I moved the closed laptop out of the way and pulled my sketchbook toward me. It had a pencil stuck down in the spiral binding, and I wrestled it out. I usually found myself doodling when I was on the phone. Or under stress. The pad was open to a simple drawing of Violence, leaping. Her knives were out. I drew a boogery shape in front of her, long and lumpy, as I spoke.
“I know, but, Rachel, this is Birchie. She’s so freakin’ invincible.”
It seemed wrong that the banal rules of aging and the body would apply to Birchie. Rules never had before; she was a legend, and she came from legends. Her grandfather had founded the town, her father had steered it intact through the Great Depression, and Birchie herself had saved it again in 1957.
That summer Ellis Birch left abruptly for Charleston in a swirl of rumors that the family fortune was in jeopardy. An embezzler at the investment firm, some folks said, or trouble at the overseas bank where, rumor had it, Birches still kept their blockading money.

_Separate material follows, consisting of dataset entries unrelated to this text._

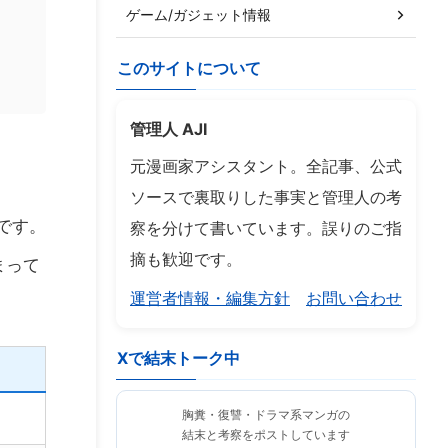
ゲーム/ガジェット情報
このサイトについて
管理人 AJI
元漫画家アシスタント。全記事、公式
ソースで裏取りした事実と管理人の考
です。
察を分けて書いています。誤りのご指
摘も歓迎です。
まって
運営者情報・編集方針
お問い合わせ
Xで結末トーク中
胸糞・復讐・ドラマ系マンガの
結末と考察をポストしています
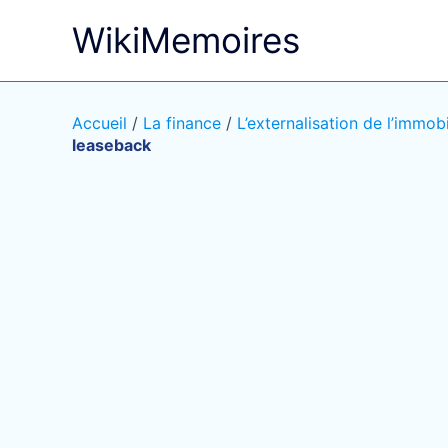
Aller
WikiMemoires
au
contenu
Accueil
/
La finance
/
L’externalisation de l’immob
leaseback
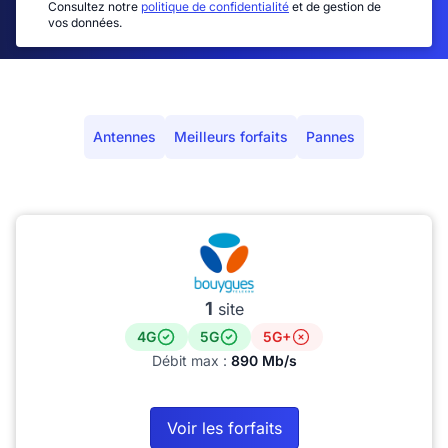
Consultez notre
politique de confidentialité
et de gestion de
vos données.
Antennes
Meilleurs forfaits
Pannes
1
site
4G
5G
5G+
Débit max :
890 Mb/s
Voir les forfaits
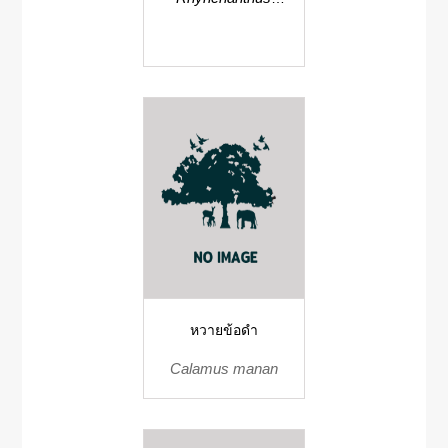
bluthianus
หวายข้อดำ
Calamus manan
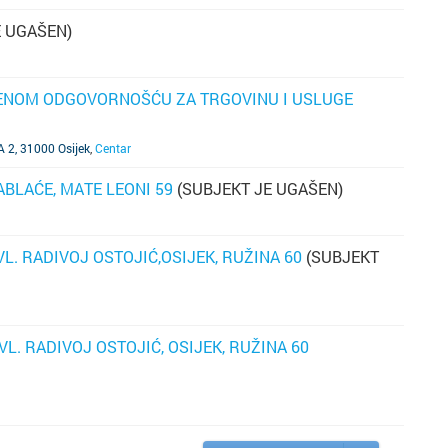
m
E UGAŠEN)
ko
o
ENOM ODGOVORNOŠĆU ZA TRGOVINU I USLUGE
, 31000 Osijek
,
Centar
ZABLAĆE, MATE LEONI 59
(SUBJEKT JE UGAŠEN)
L. RADIVOJ OSTOJIĆ,OSIJEK, RUŽINA 60
(SUBJEKT
VL. RADIVOJ OSTOJIĆ, OSIJEK, RUŽINA 60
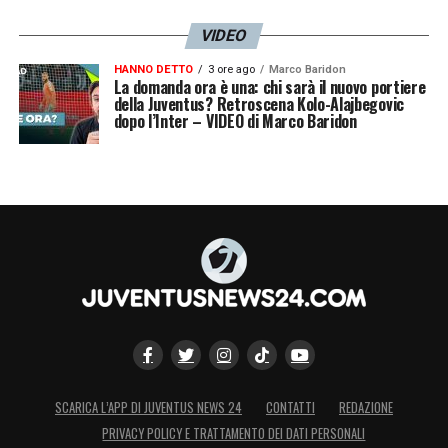
VIDEO
HANNO DETTO
3 ore ago
Marco Baridon
La domanda ora è una: chi sarà il nuovo portiere
della Juventus? Retroscena Kolo-Alajbegovic
dopo l’Inter – VIDEO di Marco Baridon
SCARICA L’APP DI JUVENTUS NEWS 24
CONTATTI
REDAZIONE
PRIVACY POLICY E TRATTAMENTO DEI DATI PERSONALI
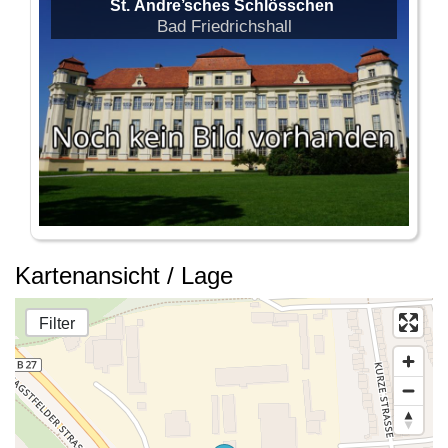
St. Andre’sches Schlösschen
Bad Friedrichshall
Kartenansicht / Lage
Filter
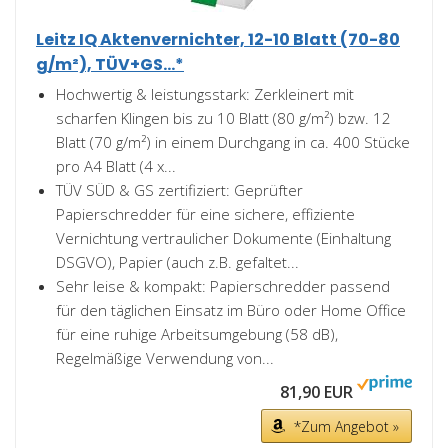
Leitz IQ Aktenvernichter, 12-10 Blatt (70-80
g/m²), TÜV+GS...*
Hochwertig & leistungsstark: Zerkleinert mit
scharfen Klingen bis zu 10 Blatt (80 g/m²) bzw. 12
Blatt (70 g/m²) in einem Durchgang in ca. 400 Stücke
pro A4 Blatt (4 x...
TÜV SÜD & GS zertifiziert: Geprüfter
Papierschredder für eine sichere, effiziente
Vernichtung vertraulicher Dokumente (Einhaltung
DSGVO), Papier (auch z.B. gefaltet...
Sehr leise & kompakt: Papierschredder passend
für den täglichen Einsatz im Büro oder Home Office
für eine ruhige Arbeitsumgebung (58 dB),
Regelmäßige Verwendung von...
81,90 EUR
*Zum Angebot »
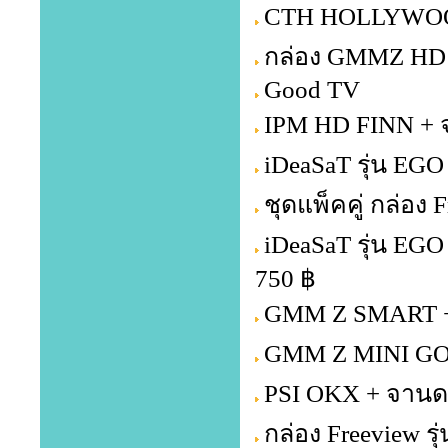
CTH HOLLYWOOD 
กล่อง GMMZ HD 
Good TV
IPM HD FINN + จ
iDeaSaT รุ่น EGO
ชุดแพ็คคู่ กล่อง
iDeaSaT รุ่น EG
750 ฿
GMM Z SMART + 
GMM Z MINI GOL
PSI OKX + จานดา
กล่อง Freeview รุ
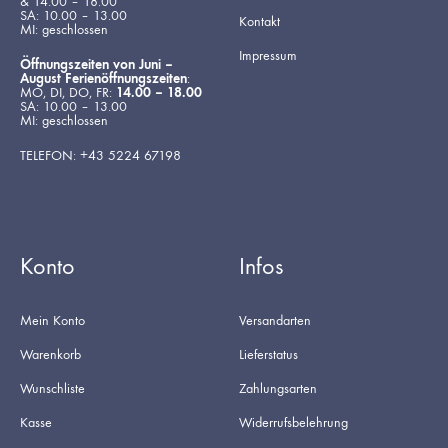
& 14.00 – 18.00
SA: 10.00 – 13.00
Kontakt
MI: geschlossen
Impressum
Öffnungszeiten von Juni –
August Ferienöffnungszeiten
:
MO, DI, DO, FR:
14.00 – 18.00
SA: 10.00 – 13.00
MI: geschlossen
TELEFON: +43 5224 67198
Konto
Infos
Mein Konto
Versandarten
Warenkorb
Lieferstatus
Wunschliste
Zahlungsarten
Kasse
Widerrufsbelehrung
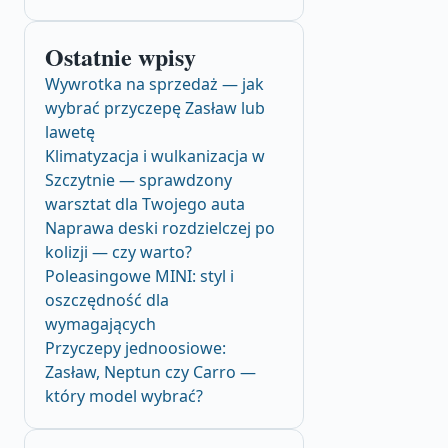
Ostatnie wpisy
Wywrotka na sprzedaż — jak
wybrać przyczepę Zasław lub
lawetę
Klimatyzacja i wulkanizacja w
Szczytnie — sprawdzony
warsztat dla Twojego auta
Naprawa deski rozdzielczej po
kolizji — czy warto?
Poleasingowe MINI: styl i
oszczędność dla
wymagających
Przyczepy jednoosiowe:
Zasław, Neptun czy Carro —
który model wybrać?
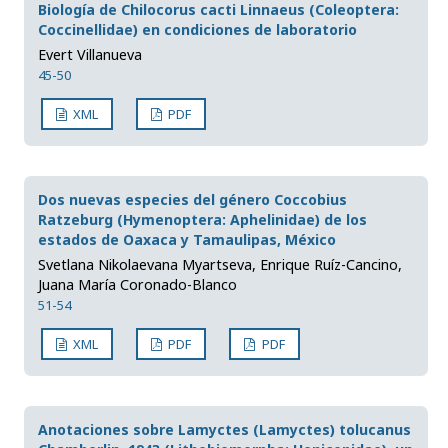
Biología de Chilocorus cacti Linnaeus (Coleoptera:
Coccinellidae) en condiciones de laboratorio
Evert Villanueva
45-50
XML
PDF
Dos nuevas especies del género Coccobius
Ratzeburg (Hymenoptera: Aphelinidae) de los
estados de Oaxaca y Tamaulipas, México
Svetlana Nikolaevana Myartseva, Enrique Ruíz-Cancino,
Juana María Coronado-Blanco
51-54
XML
PDF
PDF
Anotaciones sobre Lamyctes (Lamyctes) tolucanus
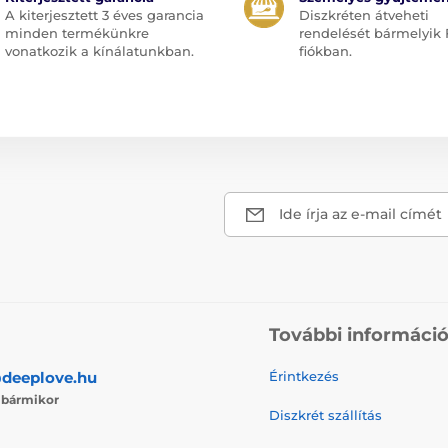
A kiterjesztett 3 éves garancia
Diszkréten átveheti
minden termékünkre
rendelését bármelyik 
vonatkozik a kínálatunkban.
fiókban.
Ide írja az e-mail címét
További informáci
deeplove.hu
Érintkezés
j
bármikor
Diszkrét szállítás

“Them Birches din’t diversify,” Jelly Mack had said, with such a combination of ill-concealed relish and total ignorance of the definition of “diversify” that the remark had become famous. The local old folks still said it back and forth, chuckling, though Jelly had been dead now twenty years.
At the time it had not been funny. Most jobs in Birchville proper were tied in some way to Birch money, and the family owned most of the square. The rents could be considered acts of charity; they kept our downtown thriving.
Ellis Birch died of a massive heart attack right after arriving in Charleston, which made the rumor mill go even crazier. The sky was falling, and for the first time folks started asking what would Emily Birch do? She was thirty, and stout, and still unmarried. She’d had suitors as a girl, but no one good enough in Ellis Birch’s proud, paternal eyes. He had discouraged them, which was a euphemism. One of the Mack boys had been discouraged all the way to the state line.